Issue No. 04 - Oct.-Dec. (2013 vol. 6)
DOI Bookmark: http://doi.ieeecomputersociety.org/10.1109/TLT.2013.21
Rohit Ranchal , Dept. of Comput. Sci., Purdue Univ., West Lafayette, IN, USA
Teresa Taber-Doughty , Dept. of Educ. Studies, Purdue Univ., West Lafayette, IN, USA
Yiren Guo , Dept. of Educ. Studies, Purdue Univ., West Lafayette, IN, USA
Keith Bain , Liberated Learning Consortium, St. Mary's Univ., Halifax, NS, Canada
Heather Martin , Liberated Learning Consortium, St. Mary's Univ., Halifax, NS, Canada
J. Paul Robinson , Dept. of Basic Med. Sci., Purdue Univ., West Lafayette, IN, USA
Bradley S. Duerstock , Weldon Sch. of Biomed. Eng., Purdue Univ., West Lafayette, IN, USA
Speech recognition (SR) technologies were evaluated in different classroom environments to assist students to automatically convert oral lectures into text. Two distinct methods of SR-mediated lecture acquisition (SR-mLA), real-time captioning (RTC) and postlecture transcription (PLT), were evaluated in situ life and social sciences lecture courses employing typical classroom equipment. Both methods were compared according to technical feasibility and reliability of classroom implementation, instructors' experiences, word recognition accuracy, and student class performance. RTC provided near-instantaneous display of the instructor's speech for students during class.
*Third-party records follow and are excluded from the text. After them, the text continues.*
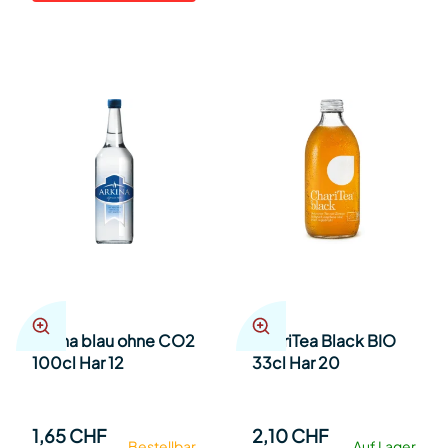
Arkina blau ohne CO2
ChariTea Black BIO
100cl Har 12
33cl Har 20
1,65 CHF
2,10 CHF
Bestellbar
Auf Lager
PLT employed a user-independent SR algorithm to optimally generate multimedia class notes with synchronized lecture transcripts, instructor audio, and class PowerPoint slides for students to access online after class. PLT resulted in greater word recognition accuracy than RTC. During a science course, students were more likely to take optional online quizzes and received higher quiz scores with PLT than when multimedia class notes were unavailable. Overall class grades were also higher when multimedia class notes were available. The potential benefits of SR-mLA for students who have difficulty taking notes accurately and independently were discussed, particularly for nonnative English speakers and students with disabilities. Field-tested best practices for optimizing SR accuracy for both SR-mLA methods were outlined.
Real-time systems, Speech recognition, Multimedia communication, Education courses, Electronic learning
R. Ranchal et al., "Using speech recognition for real-time captioning and lecture transcription in the classroom," in IEEE Transactions on Learning Technologies, vol. 6, no. 4, pp. 299-311, 2013.